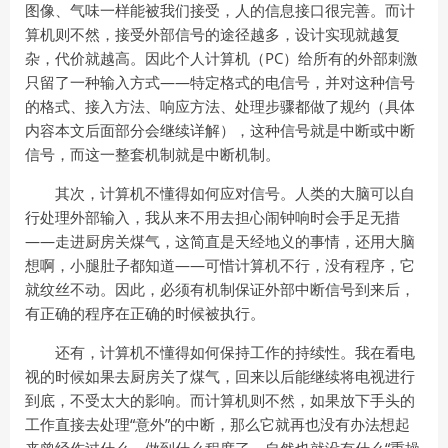
图像、气味一样能被我们接受，人的信息接口很完善。而计
算机则不然，接受外部信号的途径越多，设计实现就越复
杂，代价就越高。因此个人计算机（PC）给所有的外部刺激
只留了一种输入方式——特定格式的电信号，并对这种信号
的格式、接入方法、响应方法、处理步骤都做了规约（具体
内容本文后面部分会继续详解），这种信号就是中断或中断
信号，而这一整套机制就是中断机制。
其次，计算机不懂得如何应对信号。人类的大脑可以自
行处理外部输入，我从来不用去担心闹钟响时会手足无措
——走进厨房关煤气，这简直是天经地义的事情，还用大脑
想啊，小腿肚子都知道——可惜计算机不行，没有程序，它
就纹丝不动。因此，必须有机制保证外部中断信号到来后，
有正确的程序在正确的时候被执行。
还有，计算机不懂得如何保持工作的持续性。我在看电
视的时候如果去厨房关了煤气，回来以后能继续将电视进行
到底，不受太大的影响。而计算机则不然，如果放下手头的
工作直接去处理“意外”的中断，那么它就再也没有办法想起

- [Your objective]
Please print every record exactly as written, without the pictures.

- [Response]
图像、气味一样能被我们接受，人的信息接口很完善。而计
算机则不然，接受外部信号的途径越多，设计实现就越复
杂，代价就越高。因此个人计算机（PC）给所有的外部刺激
只留了一种输入方式——特定格式的电信号，并对这种信号
的格式、接入方法、响应方法、处理步骤都做了规约（具体
内容本文后面部分会继续详解），这种信号就是中断或中断
信号，而这一整套机制就是中断机制。
其次，计算机不懂得如何应对信号。人类的大脑可以自
行处理外部输入，我从来不用去担心闹钟响时会手足无措
——走进厨房关煤气，这简直是天经地义的事情，还用大脑
想啊，小腿肚子都知道——可惜计算机不行，没有程序，它
就纹丝不动。因此，必须有机制保证外部中断信号到来后，
有正确的程序在正确的时候被执行。
还有，计算机不懂得如何保持工作的持续性。我在看电
视的时候如果去厨房关了煤气，回来以后能继续将电视进行
到底，不受太大的影响。而计算机则不然，如果放下手头的
工作直接去处理“意外”的中断，那么它就再也没有办法想起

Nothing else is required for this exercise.